O secretário explica que os bairros com maior índice de infestação devem ser divulgados somente na próxima semana, mas o cronograma inicial do mutirão foi definido com base na análise dos anos anteriores. “O Nossa Senhora Aparecida, que fica no Grande Abadia, e o São Benedito são bairros que na série histórica tradicionalmente apresentam um número grande de infestação do mosquito e de pacientes com suspeita de dengue. Por isso, vamos começar por essa região”, informa.
No entanto, Sawan reforça que todos os bairros serão percorridos pelas equipes do mutirão de limpeza para evitar a proliferação do Aedes aegypti. O trabalho envolverá duas frentes de trabalh a primeira é composta por agentes de combate que vão percorrer as casas e a segunda será formada por uma força-tarefa da Secretaria de Infraestrutura com máquinas e caminhões para a limpeza.
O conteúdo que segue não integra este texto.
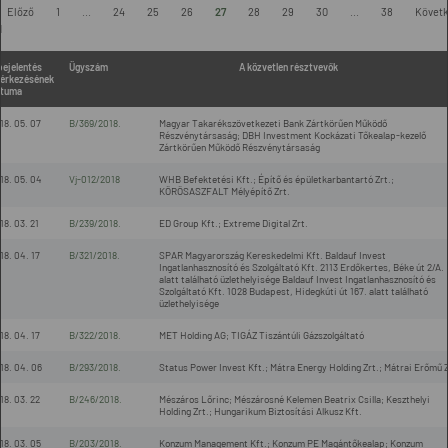
Előző
1
...
24
25
26
27
28
29
30
...
38
Követ
l
bejelentés
Ügyszám
A közvetlen résztvevők
érkezésének
tuma
18. 05. 07
B/369/2018.
Magyar Takarékszövetkezeti Bank Zártkörűen Működő
Részvénytársaság; DBH Investment Kockázati Tőkealap-kezelő
Zártkörűen Működő Részvénytársaság
18. 05. 04
Vj-012/2018
WHB Befektetési Kft.; Építő és épületkarbantartó Zrt.;
KÖRÖSASZFALT Mélyépítő Zrt.
18. 03. 21
B/239/2018.
ED Group Kft.; Extreme Digital Zrt.
18. 04. 17
B/321/2018.
SPAR Magyarország Kereskedelmi Kft. Baldauf Invest
Ingatlanhasznosító és Szolgáltató Kft. 2113 Erdőkertes, Béke út 2/A.
alatt található üzlethelyisége Baldauf Invest Ingatlanhasznosító és
Szolgáltató Kft. 1028 Budapest, Hidegkúti út 167. alatt található
üzlethelyisége
18. 04. 17
B/322/2018.
MET Holding AG; TIGÁZ Tiszántúli Gázszolgáltató
18. 04. 06
B/293/2018.
Status Power Invest Kft.; Mátra Energy Holding Zrt.; Mátrai Erőmű Z
18. 03. 22
B/246/2018.
Mészáros Lőrinc; Mészárosné Kelemen Beatrix Csilla; Keszthelyi
Holding Zrt.; Hungarikum Biztosítási Alkusz Kft.
18. 03. 05
B/203/2018.
Konzum Management Kft.; Konzum PE Magántőkealap; Konzum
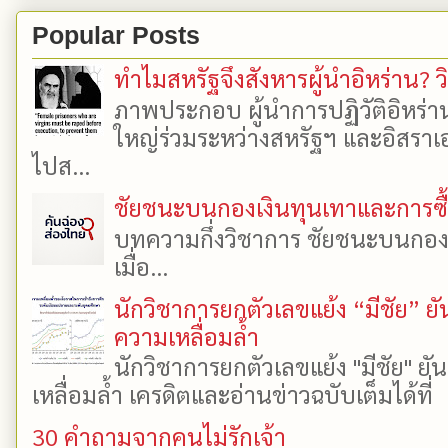
Popular Posts
ทำไมสหรัฐจึงสังหารผู้นำอิหร่าน? ว
ภาพประกอบ ผู้นำการปฏิวัติอิหร่า
ใหญ่ร่วมระหว่างสหรัฐฯ และอิสราเอล
ไปส...
ชัยชนะบนกองเงินทุนเทาและการซื้อเ
บทความกึ่งวิชาการ ชัยชนะบนกองเงิ
เมื่อ...
นักวิชาการยกตัวเลขแย้ง “มีชัย” 
ความเหลื่อมล้ำ
นักวิชาการยกตัวเลขแย้ง "มีชัย" 
เหลื่อมล้ำ เครดิตและอ่านข่าวฉบับเต็มได้ที
30 คำถามจากคนไม่รักเจ้า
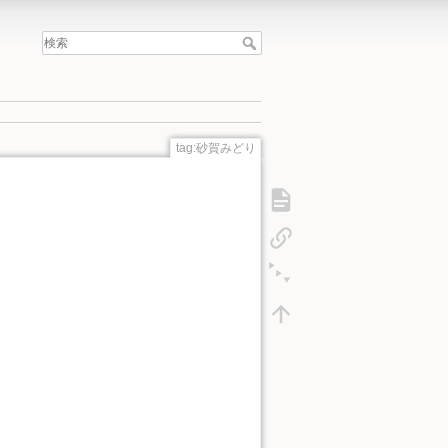
tag:砂賀みどり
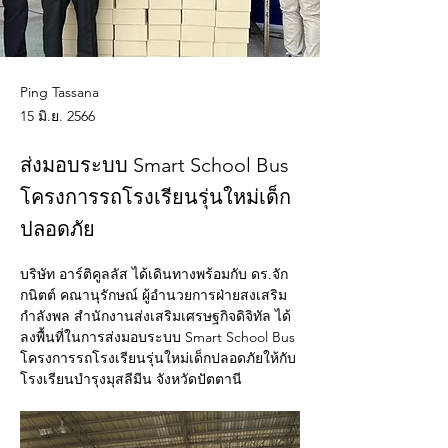
Ping Tassana
15 มิ.ย. 2566
ส่งมอบระบบ Smart School Bus
โครงการรถโรงเรียนรุ่นใหม่เด็ก
ปลอดภัย
บริษัท อาร์ติคูลลัส ได้เดินทางพร้อมกับ ดร.จัก
กนิตต์ คณานุรักษณ์ ผู้อำนวยการฝ่ายสงเสริม
กำลังพล สำนักงานส่งเสริมเศรษฐกิจดิจิทัล ได้
ลงพื้นที่ในการส่งมอบระบบ Smart School Bus 
โครงการรถโรงเรียนรุ่นใหม่เด็กปลอดภัยให้กับ
โรงเรียนบำรุงมุสลีมีน จังหวัดปัตตานี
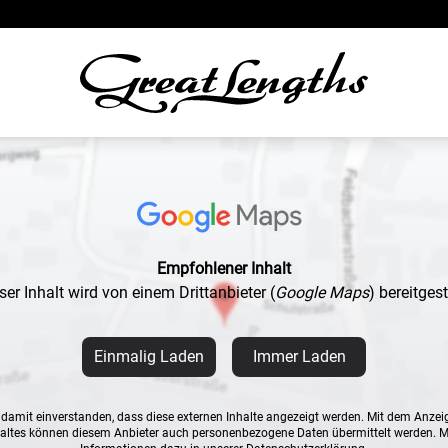
Empfohlener Inhalt
ser Inhalt wird von einem Drittanbieter
(
Google Maps
)
bereitgeste
Einmalig Laden
Immer Laden
n damit einverstanden, dass diese externen Inhalte angezeigt werden. Mit dem Anzei
altes können diesem Anbieter auch personenbezogene Daten übermittelt werden. 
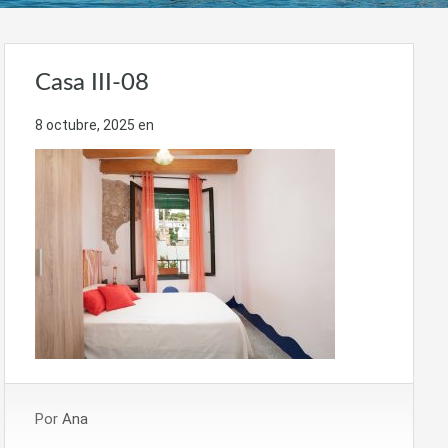
Casa III-08
8 octubre, 2025
en
Por
Ana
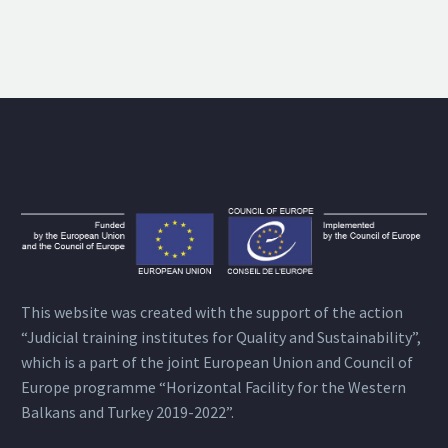
This website was created with the support of the action
“Judicial training institutes for Quality and Sustainability”,
which is a part of the joint European Union and Council of
Europe programme “Horizontal Facility for the Western
Balkans and Turkey 2019-2022”.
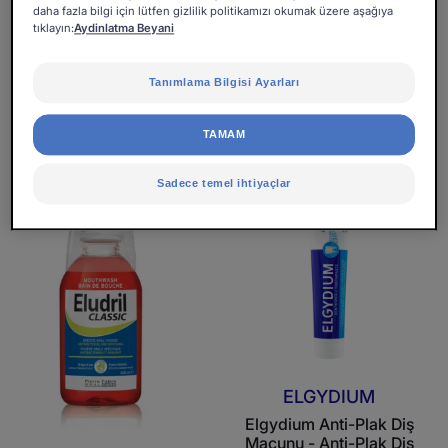
2
daha fazla bilgi için lütfen gizlilik politikamızı okumak üzere aşağıya
-
tıklayın:
Aydinlatma Beyani
6
ELGYDIUM
Yaş
Tanımlama Bilgisi Ayarları
ELGYDIUM Sensitive
Teeth - eco-
Kozmetik
TAMAM
Sadece temel ihtiyaçlar
Eludril
Elgydium
Classic
Anti-
Ağız
Plak
Bakım
Diş
Suyu
Macunu
-
Anti-
Plak
Diş
ELGYDIUM
Macunu
Elgydium Anti-Plak Diş
Macunu - Anti-Plak Diş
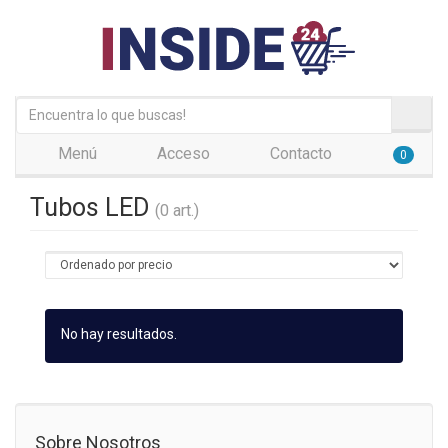
Menú
Acceso
Contacto
0
Tubos LED
(0 art.)
No hay resultados.
Sobre Nosotros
Além disso, o titular da Saúde informa que seis veículos fumacê já estão passando nas ruas do Abadia e São Benedito desde o início desta semana. “Como choveu muito, devemos terminar essa região agora. Vamos trabalhar continuadamente todos os dias com o fumacê até cobrir toda a cidade também”, salienta.
O último LIRAa foi realizado em outubro e apontou índice de infestação de 1,4%. De acordo com critério do Ministério da Saúde, o número representa médio risco. Os vasos de plantas e bebedouros de animais representam 36,7% dos recipientes predominantes do Aedes. Em seguida, aparecem calhas, lajes, ralos, sanitários em desuso e outros depósitos fixos, correspondendo a 35,7% dos criadouros.